#### Dataset entries:
========================================

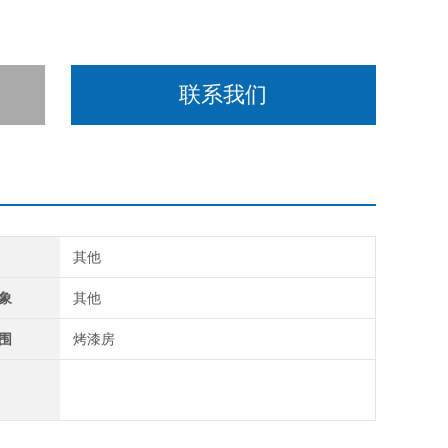
联系我们
其他
象
其他
围
烤漆房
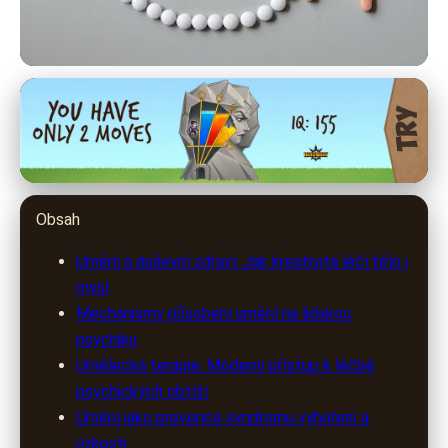
por-art.cz
Umění jako lék na duši: Proč je
kreativita klíčem k zdraví
Obsah
5. 3. 2026
· 9 min čtení · Autor: Kristýna Jelínková
Umění a duševní zdraví: Jak kreativita léčí tělo i
mysl
Mechanismy působení umění na lidskou
psychiku
Umělecká terapie: Moderní přístup k léčbě
psychických obtíží
Umění jako prevence syndromu vyhoření a
úzkosti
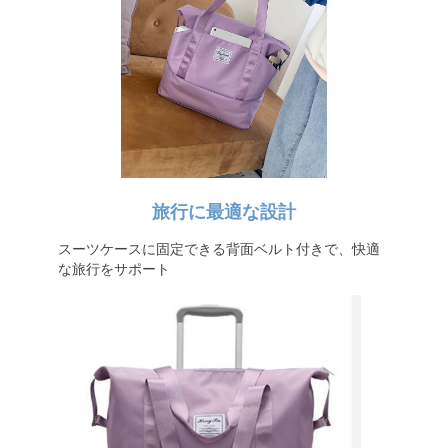
旅行に最適な設計
スーツケースに固定できる背面ベルト付きで、快適
な旅行をサポート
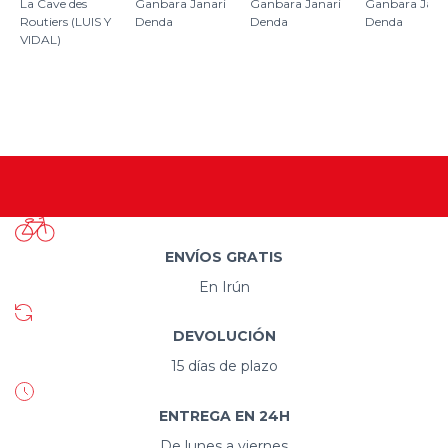
La Cave des
Ganbara Janari
Ganbara Janari
Ganbara Jana
Routiers (LUIS Y
Denda
Denda
Denda
VIDAL)
ENVÍOS GRATIS
En Irún
DEVOLUCIÓN
15 días de plazo
ENTREGA EN 24H
De lunes a viernes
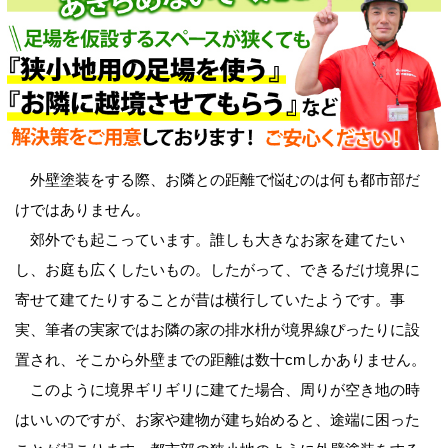
外壁塗装をする際、お隣との距離で悩むのは何も都市部だ
けではありません。
郊外でも起こっています。誰しも大きなお家を建てたい
し、お庭も広くしたいもの。したがって、できるだけ境界に
寄せて建てたりすることが昔は横行していたようです。事
実、筆者の実家ではお隣の家の排水枡が境界線ぴったりに設
置され、そこから外壁までの距離は数十cmしかありません。
このように境界ギリギリに建てた場合、周りが空き地の時
はいいのですが、お家や建物が建ち始めると、途端に困った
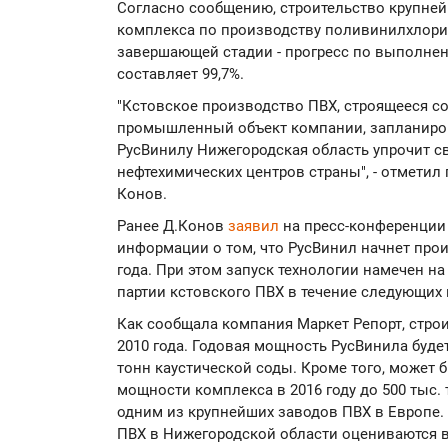
Согласно сообщению, строительство крупней
комплекса по производству поливинилхлорид
завершающей стадии - прогресс по выполнен
составляет 99,7%.
"Кстовское производство ПВХ, строящееся с
промышленный объект компании, запланирова
РусВинилу Нижегородская область упрочит св
нефтехимических центров страны", - отмети
Конов.
Ранее Д.Конов
заявил
на пресс-конференции
информации о том, что РусВинил начнет прои
года. При этом запуск технологии намечен на
партии кстовского ПВХ в течение следующих
Как сообщала компания Маркет Репорт, стро
2010 года. Годовая мощность РусВинила будет
тонн каустической соды. Кроме того, может 
мощности комплекса в 2016 году до 500 тыс. 
одним из крупнейших заводов ПВХ в Европе.
ПВХ в Нижегородской области оцениваются в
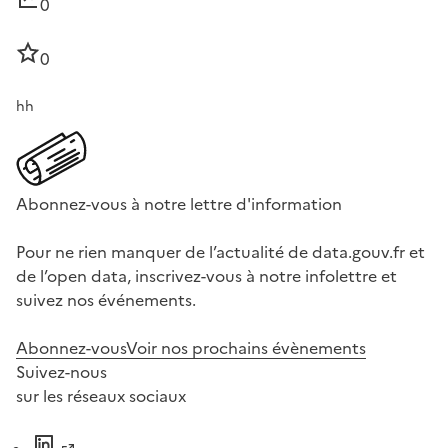
0
0
hh
Abonnez-vous à notre lettre d'information
Pour ne rien manquer de l’actualité de data.gouv.fr et
de l’open data, inscrivez-vous à notre infolettre et
suivez nos événements.
Abonnez-vous
Voir nos prochains évènements
Suivez-nous
sur les réseaux sociaux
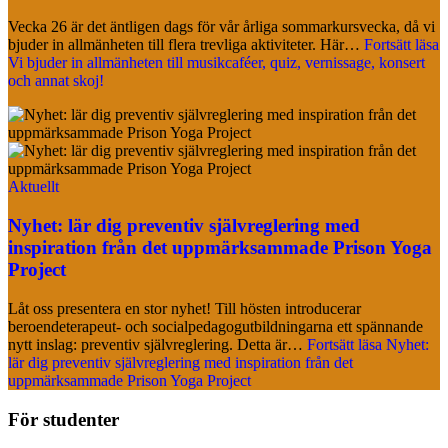
Vecka 26 är det äntligen dags för vår årliga sommarkursvecka, då vi
bjuder in allmänheten till flera trevliga aktiviteter. Här…
Fortsätt läsa
Vi bjuder in allmänheten till musikcaféer, quiz, vernissage, konsert
och annat skoj!
Aktuellt
Nyhet: lär dig preventiv självreglering med
inspiration från det uppmärksammade Prison Yoga
Project
Låt oss presentera en stor nyhet! Till hösten introducerar
beroendeterapeut- och socialpedagogutbildningarna ett spännande
nytt inslag: preventiv självreglering. Detta är…
Fortsätt läsa
Nyhet:
lär dig preventiv självreglering med inspiration från det
uppmärksammade Prison Yoga Project
För studenter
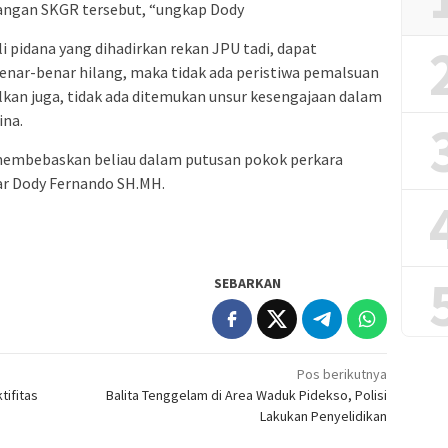
angan SKGR tersebut, “ungkap Dody
i pidana yang dihadirkan rekan JPU tadi, dapat
benar-benar hilang, maka tidak ada peristiwa pemalsuan
ulkan juga, tidak ada ditemukan unsur kesengajaan dalam
ina.
 membebaskan beliau dalam putusan pokok perkara
ar Dody Fernando SH.MH.
SEBARKAN
Pos berikutnya
tifitas
Balita Tenggelam di Area Waduk Pidekso, Polisi
a
Lakukan Penyelidikan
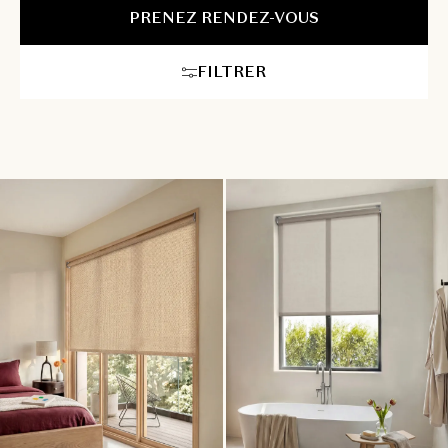
étape, de la prise de mesures à la pose, s’inscrit dans une
PRENEZ RENDEZ-VOUS
démarche sur mesure pensée pour vous offrir sérénité et
satisfaction.
FILTRER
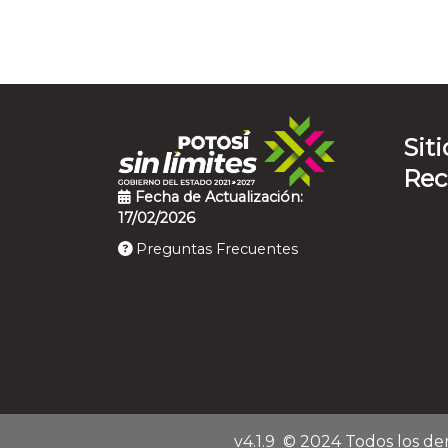
Siti
Re
Fecha de Actualización:
17/02/2026
Preguntas Frecuentes
v4.1.9
© 2024 Todos los de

========================================

#### Work task:
Transcribe all of the data above exactly; no picture belongs in the copy.

#### Result of this task:
联系我们
其他
象
其他
围
烤漆房
por-art.cz
Umění jako lék na duši: Proč je
kreativita klíčem k zdraví
Obsah
5. 3. 2026
· 9 min čtení · Autor: Kristýna Jelínková
Umění a duševní zdraví: Jak kreativita léčí tělo i
mysl
Mechanismy působení umění na lidskou
psychiku
Umělecká terapie: Moderní přístup k léčbě
psychických obtíží
Umění jako prevence syndromu vyhoření a
úzkosti
旅行に最適な設計
スーツケースに固定できる背面ベルト付きで、快適
な旅行をサポート
La Cave des
Ganbara Janari
Ganbara Janari
Ganbara Jana
Routiers (LUIS Y
Denda
Denda
Denda
VIDAL)
ENVÍOS GRATIS
En Irún
DEVOLUCIÓN
15 días de plazo
ENTREGA EN 24H
De lunes a viernes
外壁塗装をする際、お隣との距離で悩むのは何も都市部だ
けではありません。
郊外でも起こっています。誰しも大きなお家を建てたい
し、お庭も広くしたいもの。したがって、できるだけ境界に
寄せて建てたりすることが昔は横行していたようです。事
実、筆者の実家ではお隣の家の排水枡が境界線ぴったりに設
置され、そこから外壁までの距離は数十cmしかありません。
このように境界ギリギリに建てた場合、周りが空き地の時
はいいのですが、お家や建物が建ち始めると、途端に困った
Согласно сообщению, строительство крупней
комплекса по производству поливинилхлорид
завершающей стадии - прогресс по выполнен
составляет 99,7%.
"Кстовское производство ПВХ, строящееся с
промышленный объект компании, запланирова
РусВинилу Нижегородская область упрочит св
нефтехимических центров страны", - отмети
Конов.
Ранее Д.Конов
заявил
на пресс-конференции
информации о том, что РусВинил начнет прои
года. При этом запуск технологии намечен на
партии кстовского ПВХ в течение следующих
Как сообщала компания Маркет Репорт, стро
2010 года. Годовая мощность РусВинила будет
тонн каустической соды. Кроме того, может 
мощности комплекса в 2016 году до 500 тыс. 
одним из крупнейших заводов ПВХ в Европе.
ПВХ в Нижегородской области оцениваются в
0
0
hh
Abonnez-vous à notre lettre d'information
Pour ne rien manquer de l’actualité de data.gouv.fr et
de l’open data, inscrivez-vous à notre infolettre et
suivez nos événements.
Abonnez-vous
Voir nos prochains évènements
Suivez-nous
sur les réseaux sociaux
Vecka 26 är det äntligen dags för vår årliga sommarkursvecka, då vi
bjuder in allmänheten till flera trevliga aktiviteter. Här…
Fortsätt läsa
Vi bjuder in allmänheten till musikcaféer, quiz, vernissage, konsert
och annat skoj!
Aktuellt
Nyhet: lär dig preventiv självreglering med
inspiration från det uppmärksammade Prison Yoga
Project
Låt oss presentera en stor nyhet! Till hösten introducerar
beroendeterapeut- och socialpedagogutbildningarna ett spännande
nytt inslag: preventiv självreglering. Detta är…
Fortsätt läsa
Nyhet:
lär dig preventiv självreglering med inspiration från det
uppmärksammade Prison Yoga Project
För studenter
angan SKGR tersebut, “ungkap Dody
i pidana yang dihadirkan rekan JPU tadi, dapat
benar-benar hilang, maka tidak ada peristiwa pemalsuan
ulkan juga, tidak ada ditemukan unsur kesengajaan dalam
ina.
 membebaskan beliau dalam putusan pokok perkara
ar Dody Fernando SH.MH.
SEBARKAN
Pos berikutnya
tifitas
Balita Tenggelam di Area Waduk Pidekso, Polisi
a
Lakukan Penyelidikan
étape, de la prise de mesures à la pose, s’inscrit dans une
PRENEZ RENDEZ-VOUS
démarche sur mesure pensée pour vous offrir sérénité et
satisfaction.
FILTRER
Siti
Re
Fecha de Actualización:
17/02/2026
Preguntas Frecuentes
v4.1.9
© 2024 Todos los de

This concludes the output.